### What is needed
Exactly as written, return every line of the data below apart from the pictures.

### Material provided
===

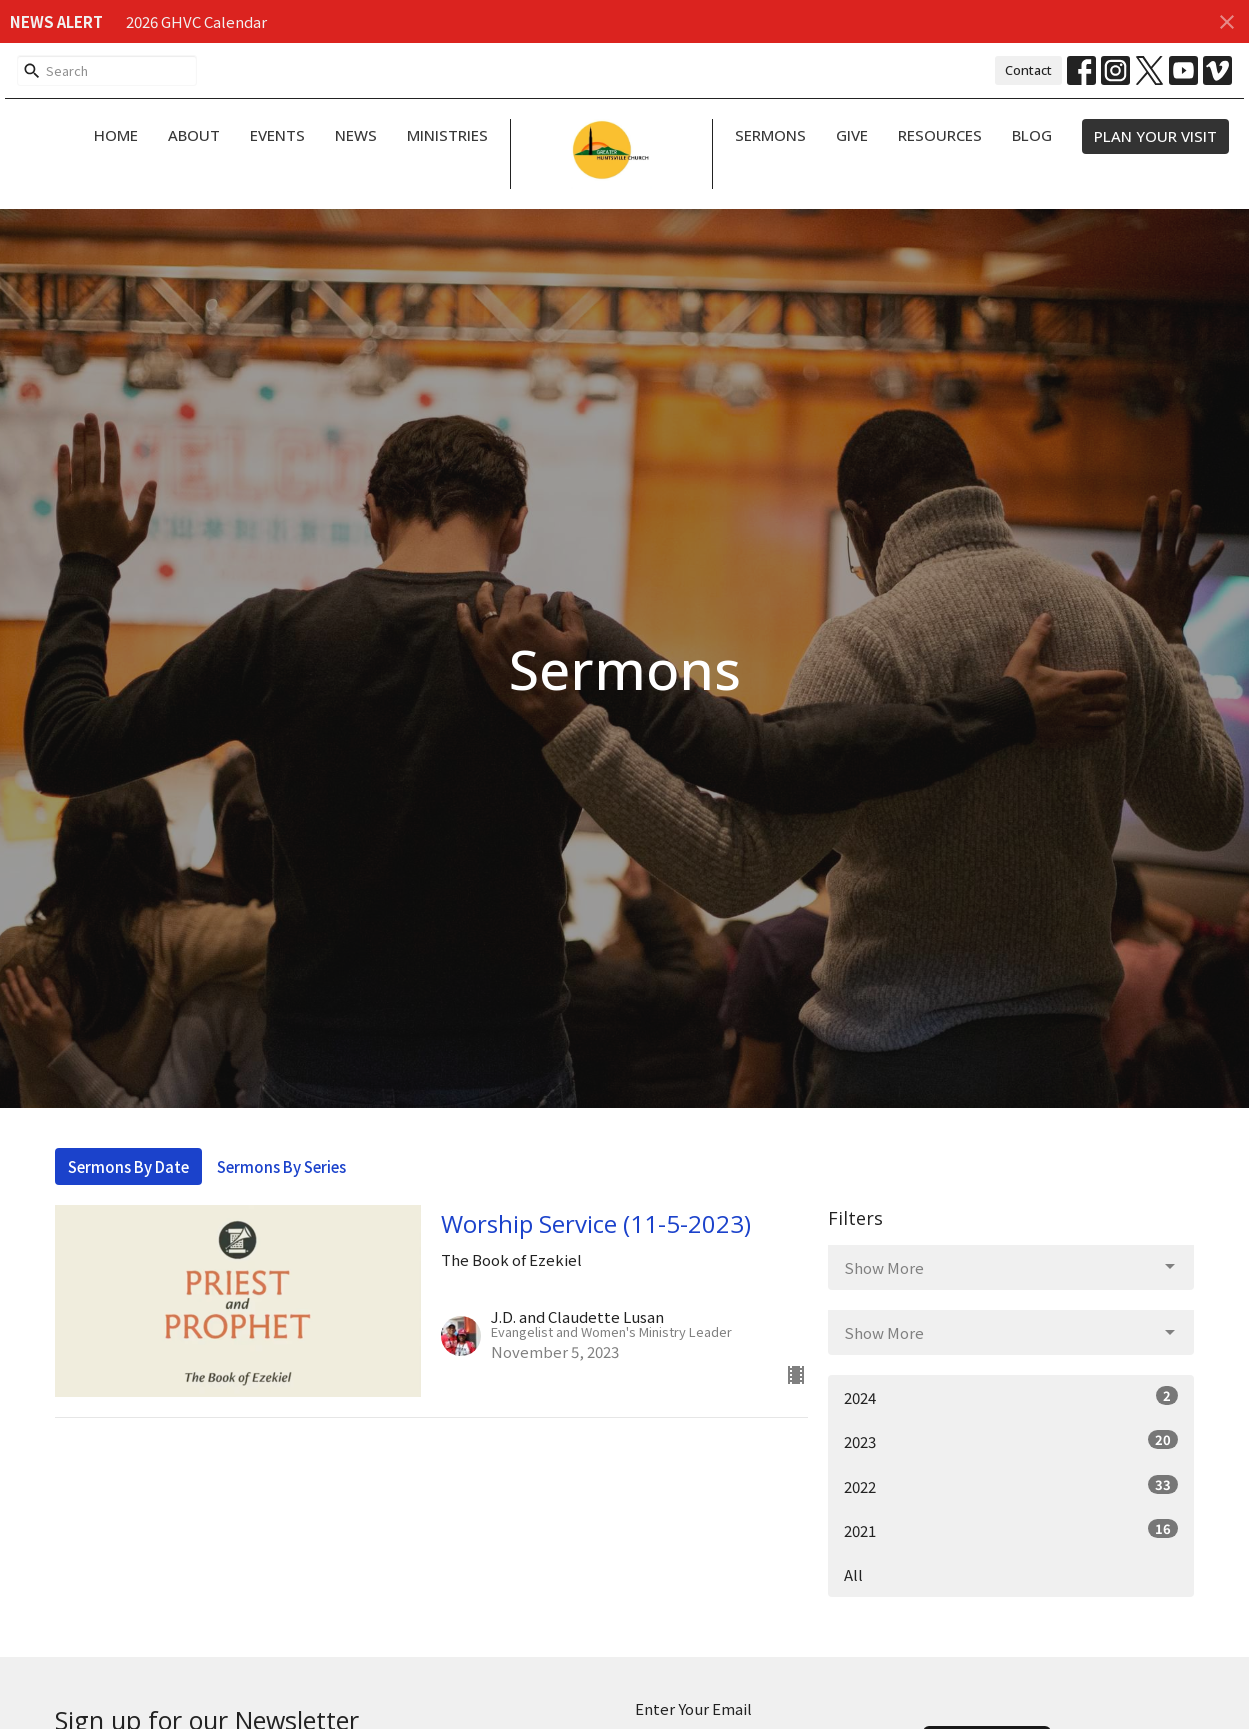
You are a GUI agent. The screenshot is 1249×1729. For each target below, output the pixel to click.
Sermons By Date (128, 1166)
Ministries (447, 135)
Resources (940, 135)
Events (277, 135)
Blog (1032, 135)
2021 (1011, 1530)
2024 (1011, 1397)
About (194, 135)
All (853, 1574)
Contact (1028, 70)
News (356, 135)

===

### Written reply
You are a GUI agent. The screenshot is 1249×1729. For each target below, output the pixel to click.
Sermons By Date (128, 1166)
Ministries (447, 135)
Resources (940, 135)
Events (277, 135)
Blog (1032, 135)
2021 (1011, 1530)
2024 (1011, 1397)
About (194, 135)
All (853, 1574)
Contact (1028, 70)
News (356, 135)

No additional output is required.